Weather: The recent run of sustained heat across Europe continues, though there’s been no major impact on cereals apart from some reports of farmers shifting harvest hours to reduce the risk of field fires. The US Midwest is expected to heat up for the 4th of July holiday, but row crops remain in good shape as precipitation continues. Canada and the Northern Plains remain a watchpoint over the next 14 days, with most models calling for below-normal rainfall.
Markets: SRW traded higher overnight amid talk that the crop may come in at or below 300 million bushels, with most estimates in the 330–340 million range. Bean oil moved higher on biofuel optimism tied to the Big Beautiful Bill.
Australian Day Ahead: Not much change expected domestically today—wheat may be A$1 firmer while canola is slightly softer.
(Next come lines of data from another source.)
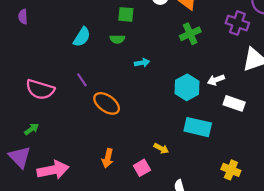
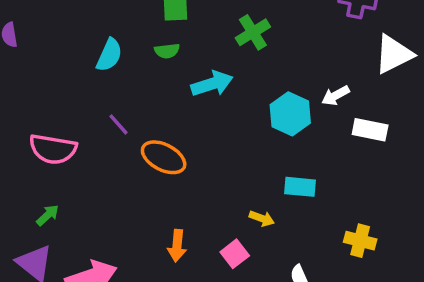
green cross: (190, 34) -> (253, 32), moved
cyan arrow: (142, 63) -> (212, 84), size x1.6
cyan rectangle: (198, 127) -> (300, 187), moved, size x0.7
yellow cross: (231, 170) -> (360, 241), moved

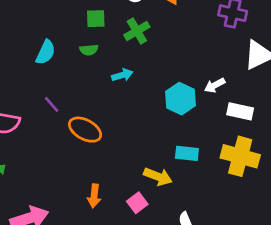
green cross: (253, 32) -> (137, 31), moved
cyan arrow: (212, 84) -> (122, 75), size x0.7
yellow arrow: (262, 218) -> (158, 177), size x1.5
yellow cross: (360, 241) -> (240, 156), moved, size x1.6

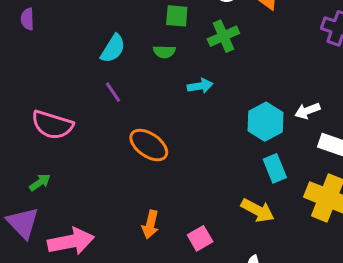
purple line: (52, 104) -> (113, 92), moved
cyan rectangle: (187, 153) -> (275, 168), moved, turned 55
yellow arrow: (158, 177) -> (258, 210), moved

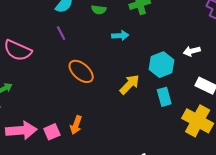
white arrow: (307, 111) -> (192, 51), moved
yellow arrow: (258, 210) -> (130, 84), moved, turned -80
pink square: (200, 238) -> (52, 132), moved

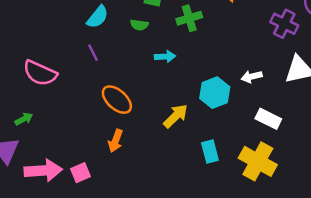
cyan rectangle: (164, 97) -> (210, 151), moved
orange arrow: (76, 125) -> (116, 141), moved

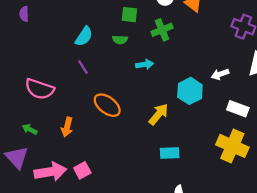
green arrow: (24, 119) -> (30, 129), turned -120
orange arrow: (116, 141) -> (67, 127), moved
cyan rectangle: (210, 151) -> (170, 153), moved, turned -72

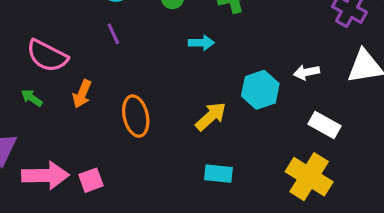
orange ellipse: (107, 105) -> (136, 116), moved, turned 32
orange arrow: (67, 127) -> (82, 94), moved
green arrow: (30, 129) -> (32, 98), moved

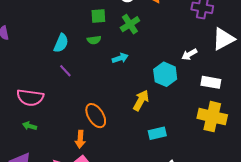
orange arrow: (82, 94) -> (80, 139), moved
Rainfall is starting to build in the outlook for next week, with 10–25mm likely across cropping regions in SA, VIC, and WA. Delivered markets slightly softer as growers meet nearby demand.
Offshore
Wheat
Chicago Sep wheat (WU) rose 10.5c to US$5.50/bu, supported by US winter wheat condition slipping to 48pc good/excellent, down 1pt from last week.
The SRW crop continues to draw attention, with some market talk of yields under 300 million bu, though most forecasts remain around 330–340 million; current carryout is only 103 million bu, leaving little room for demand shocks.
SRW spreads firmed and KW-W weakened as HRW cash prices softened; SRW now being revalued against HRW given tighter expected balance.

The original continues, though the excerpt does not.